Greg Sise, managing director of electricity consultancy Energy Link, says while South Island hydro storage is significantly below average, which tends to increase spot prices, there’s still a long way to go before we hit the kind of conditions that saw a national electricity conservation campaign in 2003.
Grid operator Transpower estimates there’s less than a 2% risk of experiencing critically low lake levels causing electricity shortages in the next 2 months, barring “major unexpected equipment failures”.
However, if you’re on a spot tariff offered by retailers such as Flick Electric and Paua to the People, then you’re likely to have already encountered a week or two of higher bills. Spot tariffs remove the buffer between your bill and the wholesale price of power, which varies every half hour based on supply and demand.
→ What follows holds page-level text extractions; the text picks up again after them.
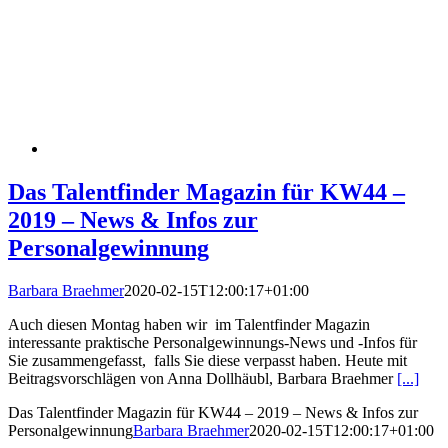
Das Talentfinder Magazin für KW44 –
2019 – News & Infos zur
Personalgewinnung
Barbara Braehmer
2020-02-15T12:00:17+01:00
Auch diesen Montag haben wir im Talentfinder Magazin
interessante praktische Personalgewinnungs-News und -Infos für
Sie zusammengefasst, falls Sie diese verpasst haben. Heute mit
Beitragsvorschlägen von Anna Dollhäubl, Barbara Braehmer
[...]
Das Talentfinder Magazin für KW44 – 2019 – News & Infos zur
Personalgewinnung
Barbara Braehmer
2020-02-15T12:00:17+01:00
Mr Sise says low lake levels heading into winter mean consumers on spot tariffs should be keeping an eye out for price spikes and limiting their exposure by getting into the habit of shifting some of their use to off-peak times. This might entail switching on the dishwasher when you go to bed rather than straight after dinner, or running the dryer during the day or overnight when prices are lowest. Customers who don’t want to weather the risk of future price spikes should consider switching to a traditional fixed rate or smooth-pay plan, he says.
Flick Electric chief executive Steve O’Connor says this is the first time its customers have encountered a dry period leading into winter after what he describes as a “golden run” of low spot prices over the past 8 to 9 months. The company is encouraging customers to download its mobile app, which sends warning notifications when prices spike.